The core message of Mandelbrot’s book is as follows:

Just as there are three states of matter—solid, liquid, and gas—imagine three states of randomness: mild, medium, and wild.

Conventional financial theory assumes that randomness only occurs in the “mild” state. From the perspective of this theory, real prices “misbehave” often.

A more accurate view of randomness in financial theory can be described with “fractally wild randomness”—a model that describes diverse natural phenomena, from fluid dynamics to electrical “flicker” noise.

In short: markets are riskier than you think.

The book is at its best with pictures, which isn’t surprising, considering that’s how Mandelbrot thinks.

For example, the core of finance rests on what is called the Bechalier Brownian motion model, which assumes that each day’s price change is independent of the last and follows the mildly random pattern predicted by the bell curve.

However, a simple analysis of the Dow Jones Industrial Average between 1916 and 2002 shows that this isn’t true.

Here’s the DJIA in its familiar form between 1916 and 2002:

Here’s that same chart in logarithmic scale:

Here’s the daily change in the DJIA in log scale:

You can immediately see that, one, there are some very extreme events and, two, they tend to concentrate together, contradicting both assumptions of the conventional model.

To further illustrate the point, Mandelbrot goes a step further: he manufactures a chart using the assumptions in the conventional model.

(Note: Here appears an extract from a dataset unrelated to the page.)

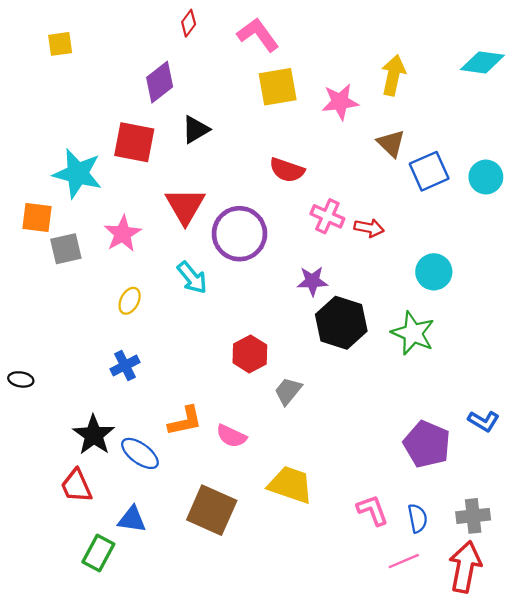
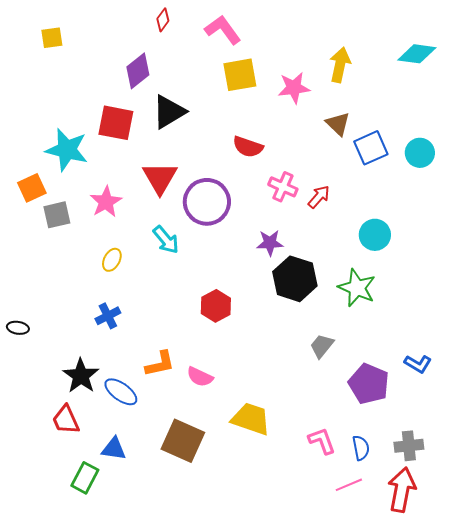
black triangle: (196, 130) -> (169, 112), size x1.4
orange square: (37, 217) -> (32, 188), turned -32
red arrow: (369, 228) -> (319, 197), turned -60
gray trapezoid: (288, 391) -> (322, 346), moved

Here’s the manufactured chart:

It looks somewhat realistic. But when you look at the daily change, you immediately realize it doesn’t reflect reality.

Here’s what that manufactured chart looks like in daily changes in standard deviations:

Here’s what the DJIA actually looks like in daily changes in standard deviations:

Mandelbrot points out that the conventional model, by definition, sees changes that are “small” (less than one standard deviation) 68 percent of the time; 95 percent of the time, it will see changes less than two standard deviations (2σ); and 98 percent of the time, it will changes that are less than three standard deviations (3σ).

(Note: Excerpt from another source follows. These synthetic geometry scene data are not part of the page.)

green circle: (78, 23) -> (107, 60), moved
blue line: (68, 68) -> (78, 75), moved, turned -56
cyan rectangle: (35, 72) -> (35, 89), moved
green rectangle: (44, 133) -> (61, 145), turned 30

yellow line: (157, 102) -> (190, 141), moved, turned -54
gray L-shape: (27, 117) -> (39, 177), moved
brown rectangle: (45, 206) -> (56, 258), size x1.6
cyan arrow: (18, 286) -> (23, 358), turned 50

In reality, however, the DJIA with some regularity sees spikes that are 10σ. And the 1987 crash was a 22σ event, the odds of which according to the conventional model are one in 10 to the 50th power. Mandelbrot kindly places that number into perspective:

“It is a number outside the scale of nature. You could span the powers of ten from the smallest subatomic particle to the breadth of the measurable universe—and still never meet such a number.”

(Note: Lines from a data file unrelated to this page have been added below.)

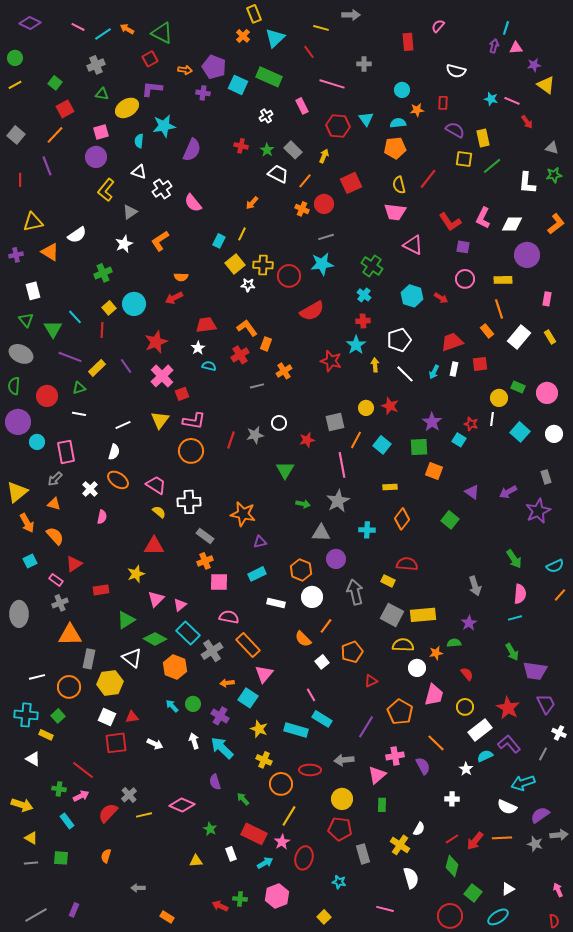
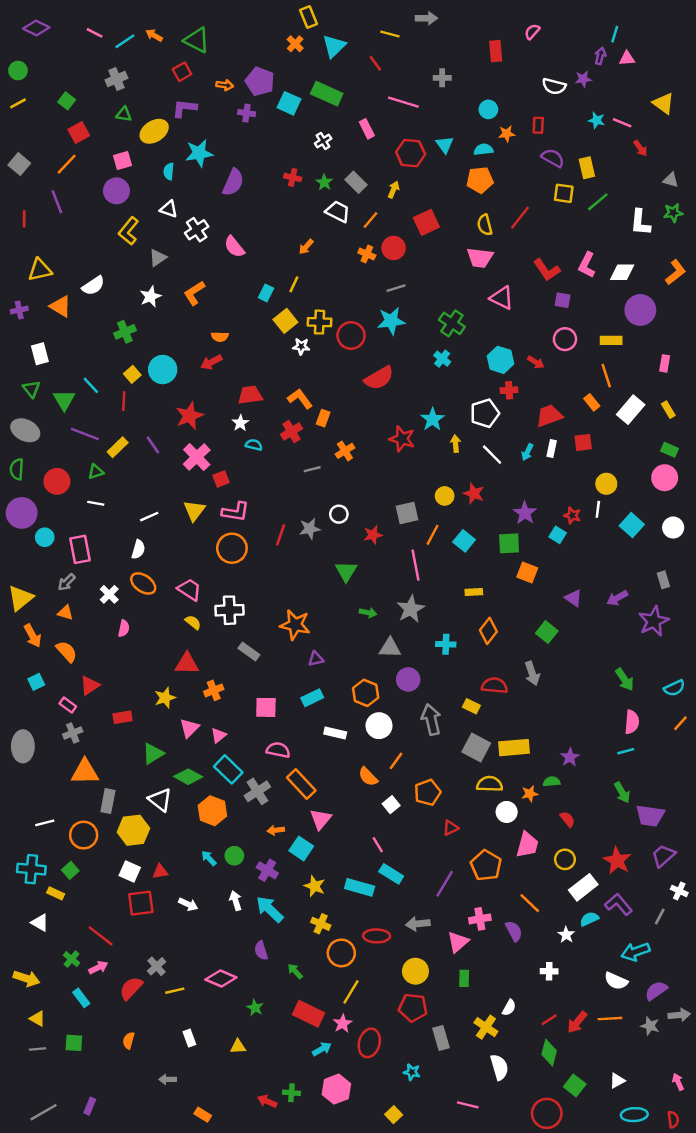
purple star: (534, 65) -> (583, 79), moved
red cross: (363, 321) -> (509, 390), moved
green rectangle: (518, 387) -> (669, 450), moved
orange cross: (205, 561) -> (214, 690), moved
gray arrow: (475, 586) -> (532, 673), moved
purple trapezoid: (546, 704) -> (663, 856), turned -105
green cross: (59, 789) -> (71, 959), turned 32
white rectangle: (231, 854) -> (189, 1038), moved
cyan ellipse: (498, 917) -> (634, 1115), moved, turned 30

In other words, it’s impossible according to the assumptions in our standard models of finance. And yet there it is.

It’s maddening to think that despite reality repeatedly showing the model isn’t true, practitioners cling to it.

The rest of the book is worthwhile, too, and worth a read. It’s worth noting that Mandelbrot admits the alternative theories need a lot more work. His goal is simply to encourage others to pursue the alternatives so that we may emerge with better models.

What I took away from the book are the following:

  • Downside risk. Markets are riskier than we believe, and we should act accordingly. (Insurance in the form of options protecting against extreme events may be a good value if it’s systematically underpriced.)

  • Upside opportunity. I believe the inverse is true, too—that we aren’t thinking properly about the upside benefit of positive extreme events, and I believe this is at the core of investing in technology and innovation.